Below is my understanding of why windowed programs under Windows Vista and newer tend to suffer from erroneous/excessive stutter while using an Aero desktop theme (Compared to running the software under Windows XP and older). Included, is an explanation of a simple change which can be made to existing vsync code to avoid the problems. The change should be "fairly easy" to implement (I'm not a programmer, I dunno how easy it actually is).

-------------------------------------------------- -------------------------------------------------- --------------------------------------------------
Windows Vista and newer Windows operating systems use a compositor which currently handles vsync operations for the desktop and non-exclusive fullscreen display mode programs. The compositor will only handle vsync operations while using an Aero desktop theme under Windows Vista & 7, under Windows 8 the compositor will always handle vsync regardless of desktop theme.

There is no sure fire way to detect exactly when vblank will occur because displays/GPU isn't necessarily required to generate a vblank interrupt (And it may not reliably generate a interrupt even if it did).
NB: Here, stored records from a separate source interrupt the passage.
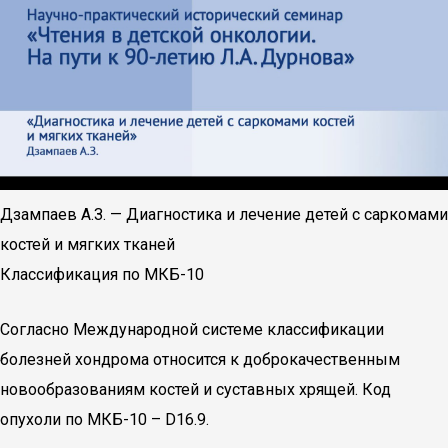
Дзампаев А.З. — Диагностика и лечение детей с саркомами
костей и мягких тканей
Классификация по МКБ-10
Согласно Международной системе классификации
болезней хондрома относится к доброкачественным
новообразованиям костей и суставных хрящей. Код
опухоли по МКБ-10 – D16.9.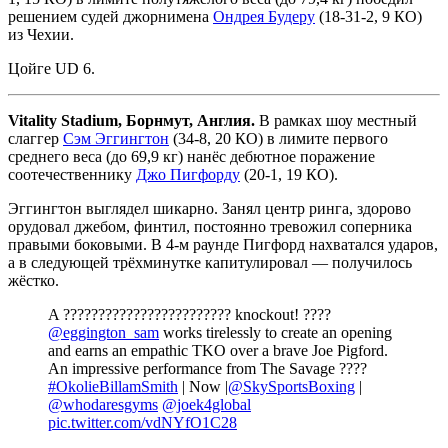
решением судей джорнимена
Ондрея Будеру
(18-31-2, 9 КО)
из Чехии.
Цойге UD 6.
Vitality Stadium, Борнмут, Англия.
В рамках шоу местный
слаггер
Сэм Эггингтон
(34-8, 20 КО) в лимите первого
среднего веса (до 69,9 кг) нанёс дебютное поражение
соотечественнику
Джо Пигфорду
(20-1, 19 КО).
Эггингтон выглядел шикарно. Занял центр ринга, здорово
орудовал джебом, финтил, постоянно тревожил соперника
правыми боковыми. В 4-м раунде Пигфорд нахватался ударов,
а в следующей трёхминутке капитулировал — получилось
жёстко.
A ???????????????????????? knockout! ????
@eggington_sam
works tirelessly to create an opening
and earns an empathic TKO over a brave Joe Pigford.
An impressive performance from The Savage ????
#OkolieBillamSmith
| Now |
@SkySportsBoxing
|
@whodaresgyms
@joek4global
pic.twitter.com/vdNYfO1C28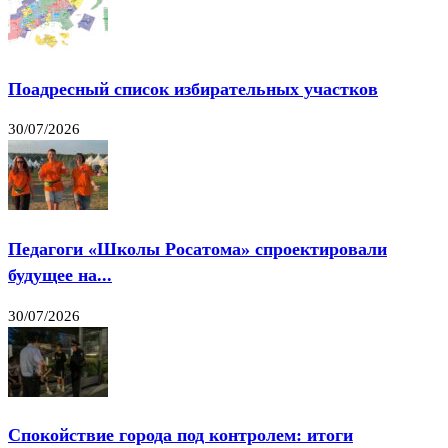
Поадресный список избирательных участков
30/07/2026
Педагоги «Школы Росатома» спроектировали
будущее на...
30/07/2026
Спокойствие города под контролем: итоги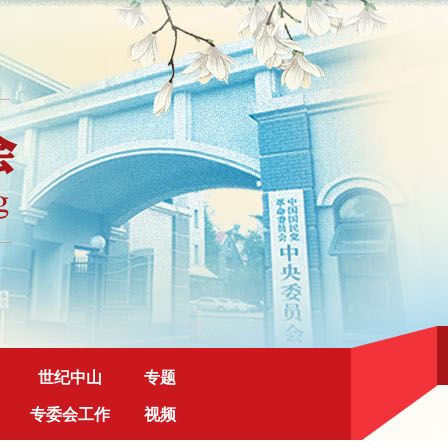
世纪中山
专题
专委会工作
视频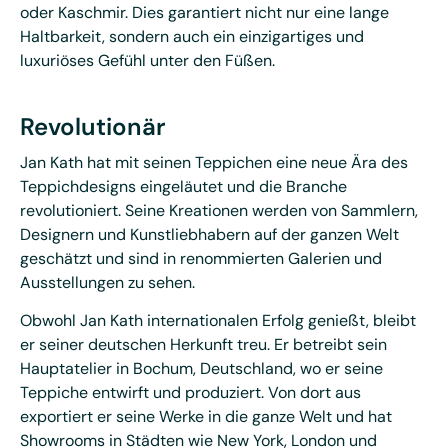
oder Kaschmir. Dies garantiert nicht nur eine lange
Haltbarkeit, sondern auch ein einzigartiges und
luxuriöses Gefühl unter den Füßen.
Revolutionär
Jan Kath hat mit seinen Teppichen eine neue Ära des
Teppichdesigns eingeläutet und die Branche
revolutioniert. Seine Kreationen werden von Sammlern,
Designern und Kunstliebhabern auf der ganzen Welt
geschätzt und sind in renommierten Galerien und
Ausstellungen zu sehen.
Obwohl Jan Kath internationalen Erfolg genießt, bleibt
er seiner deutschen Herkunft treu. Er betreibt sein
Hauptatelier in Bochum, Deutschland, wo er seine
Teppiche entwirft und produziert. Von dort aus
exportiert er seine Werke in die ganze Welt und hat
Showrooms in Städten wie New York, London und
So programs (Including the compositor?) will generally poll for vblank.

Programs present video frames to the video hardware during vblank, after vblank has elapsed the new video frame is displayed. With the compositor in Windows Vista and later versions of Windows, the program will still detect vblank and only present frames during vblank because it still thinks it is presenting video frames to the video hardware when in reality, the video frame is being silently redirected to the compositor.

Frames sent to the compositor from any running programs on the PC will be pooled by the compositor. When the compositor detects vblank it will present all the video frames that have been pooled, to the video hardware during vblank and when vblank elapses the new video frames for each program will be displayed. Any video frames sent after the compositor has stopped gathering frames for the upcoming vblank period and before the subsequent vblank period completes, may not be shown (See 1A and 1B below).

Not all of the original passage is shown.